## Work instruction
Look below for the lines from the one with "fficient for the time and the public" to the one with "address underlying issues, develop", and copy exactly those lines, both ends included.

## Source information
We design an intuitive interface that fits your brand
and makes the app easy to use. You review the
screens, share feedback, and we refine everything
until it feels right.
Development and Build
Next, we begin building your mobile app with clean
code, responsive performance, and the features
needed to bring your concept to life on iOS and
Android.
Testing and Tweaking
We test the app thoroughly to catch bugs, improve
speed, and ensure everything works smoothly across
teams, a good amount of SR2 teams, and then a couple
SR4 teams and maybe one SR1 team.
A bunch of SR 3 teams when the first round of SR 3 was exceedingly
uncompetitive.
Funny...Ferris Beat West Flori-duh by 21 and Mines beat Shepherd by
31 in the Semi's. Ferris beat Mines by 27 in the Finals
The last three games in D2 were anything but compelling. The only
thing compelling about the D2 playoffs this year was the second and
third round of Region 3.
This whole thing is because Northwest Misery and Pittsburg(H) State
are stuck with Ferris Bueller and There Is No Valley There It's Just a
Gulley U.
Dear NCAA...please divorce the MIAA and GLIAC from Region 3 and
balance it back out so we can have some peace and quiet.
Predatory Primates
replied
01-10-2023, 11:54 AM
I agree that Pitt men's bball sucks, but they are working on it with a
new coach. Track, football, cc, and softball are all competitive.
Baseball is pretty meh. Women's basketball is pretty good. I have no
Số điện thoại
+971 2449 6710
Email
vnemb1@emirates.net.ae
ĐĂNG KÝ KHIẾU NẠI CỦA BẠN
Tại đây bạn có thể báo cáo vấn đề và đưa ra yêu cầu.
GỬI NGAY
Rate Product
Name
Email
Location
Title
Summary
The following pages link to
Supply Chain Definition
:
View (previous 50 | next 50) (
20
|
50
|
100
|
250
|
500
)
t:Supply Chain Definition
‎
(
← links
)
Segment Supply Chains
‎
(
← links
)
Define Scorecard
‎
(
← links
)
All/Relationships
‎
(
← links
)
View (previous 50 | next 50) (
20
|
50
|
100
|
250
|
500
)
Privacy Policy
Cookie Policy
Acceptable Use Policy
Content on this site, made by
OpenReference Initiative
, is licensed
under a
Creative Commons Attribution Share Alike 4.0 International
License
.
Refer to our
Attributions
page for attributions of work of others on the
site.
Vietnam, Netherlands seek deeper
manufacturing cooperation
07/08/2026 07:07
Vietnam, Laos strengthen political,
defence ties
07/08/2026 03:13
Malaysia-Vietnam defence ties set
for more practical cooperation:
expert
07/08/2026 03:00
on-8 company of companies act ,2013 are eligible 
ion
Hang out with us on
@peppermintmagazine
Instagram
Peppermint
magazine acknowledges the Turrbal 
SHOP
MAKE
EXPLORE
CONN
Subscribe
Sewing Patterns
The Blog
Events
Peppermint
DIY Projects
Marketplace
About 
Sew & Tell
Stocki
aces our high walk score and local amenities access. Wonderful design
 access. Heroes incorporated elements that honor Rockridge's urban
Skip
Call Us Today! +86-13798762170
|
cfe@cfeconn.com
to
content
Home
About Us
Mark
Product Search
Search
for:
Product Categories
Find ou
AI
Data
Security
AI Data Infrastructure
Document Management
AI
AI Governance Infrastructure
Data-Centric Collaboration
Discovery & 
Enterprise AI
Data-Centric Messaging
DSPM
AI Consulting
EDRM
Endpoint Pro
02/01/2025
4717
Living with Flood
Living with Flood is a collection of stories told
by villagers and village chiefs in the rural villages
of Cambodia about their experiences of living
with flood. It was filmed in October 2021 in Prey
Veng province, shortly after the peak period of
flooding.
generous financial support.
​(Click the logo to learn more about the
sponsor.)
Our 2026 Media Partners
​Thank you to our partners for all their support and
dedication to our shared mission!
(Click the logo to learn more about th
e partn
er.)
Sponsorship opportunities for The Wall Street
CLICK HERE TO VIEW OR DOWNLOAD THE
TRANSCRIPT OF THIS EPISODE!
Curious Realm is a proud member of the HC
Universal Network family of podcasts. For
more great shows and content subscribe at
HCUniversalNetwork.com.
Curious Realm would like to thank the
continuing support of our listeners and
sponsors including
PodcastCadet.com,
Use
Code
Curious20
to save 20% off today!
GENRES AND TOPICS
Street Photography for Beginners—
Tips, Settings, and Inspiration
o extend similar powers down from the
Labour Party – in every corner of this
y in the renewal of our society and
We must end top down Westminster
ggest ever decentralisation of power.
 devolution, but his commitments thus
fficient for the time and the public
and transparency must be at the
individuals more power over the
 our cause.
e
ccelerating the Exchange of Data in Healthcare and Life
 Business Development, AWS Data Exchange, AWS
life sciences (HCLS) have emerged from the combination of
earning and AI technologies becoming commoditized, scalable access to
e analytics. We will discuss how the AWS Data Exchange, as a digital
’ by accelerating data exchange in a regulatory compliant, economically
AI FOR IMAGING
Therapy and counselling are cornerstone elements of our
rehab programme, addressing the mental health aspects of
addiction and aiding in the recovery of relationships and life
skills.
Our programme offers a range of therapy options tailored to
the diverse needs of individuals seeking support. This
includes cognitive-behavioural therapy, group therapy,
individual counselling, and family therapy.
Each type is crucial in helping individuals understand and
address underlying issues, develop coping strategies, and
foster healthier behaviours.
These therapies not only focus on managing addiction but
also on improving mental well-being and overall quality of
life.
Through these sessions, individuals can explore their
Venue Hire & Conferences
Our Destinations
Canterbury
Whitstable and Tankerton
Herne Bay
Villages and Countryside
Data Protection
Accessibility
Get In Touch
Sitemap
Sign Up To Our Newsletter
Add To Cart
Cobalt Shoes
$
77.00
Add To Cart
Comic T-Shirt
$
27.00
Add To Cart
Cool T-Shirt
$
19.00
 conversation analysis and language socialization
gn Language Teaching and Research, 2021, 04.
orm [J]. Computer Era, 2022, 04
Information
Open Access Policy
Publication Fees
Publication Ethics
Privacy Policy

## Worked solution
fficient for the time and the public
and transparency must be at the
individuals more power over the
 our cause.
e
ccelerating the Exchange of Data in Healthcare and Life
 Business Development, AWS Data Exchange, AWS
life sciences (HCLS) have emerged from the combination of
earning and AI technologies becoming commoditized, scalable access to
e analytics. We will discuss how the AWS Data Exchange, as a digital
’ by accelerating data exchange in a regulatory compliant, economically
AI FOR IMAGING
Therapy and counselling are cornerstone elements of our
rehab programme, addressing the mental health aspects of
addiction and aiding in the recovery of relationships and life
skills.
Our programme offers a range of therapy options tailored to
the diverse needs of individuals seeking support. This
includes cognitive-behavioural therapy, group therapy,
individual counselling, and family therapy.
Each type is crucial in helping individuals understand and
address underlying issues, develop coping strategies, and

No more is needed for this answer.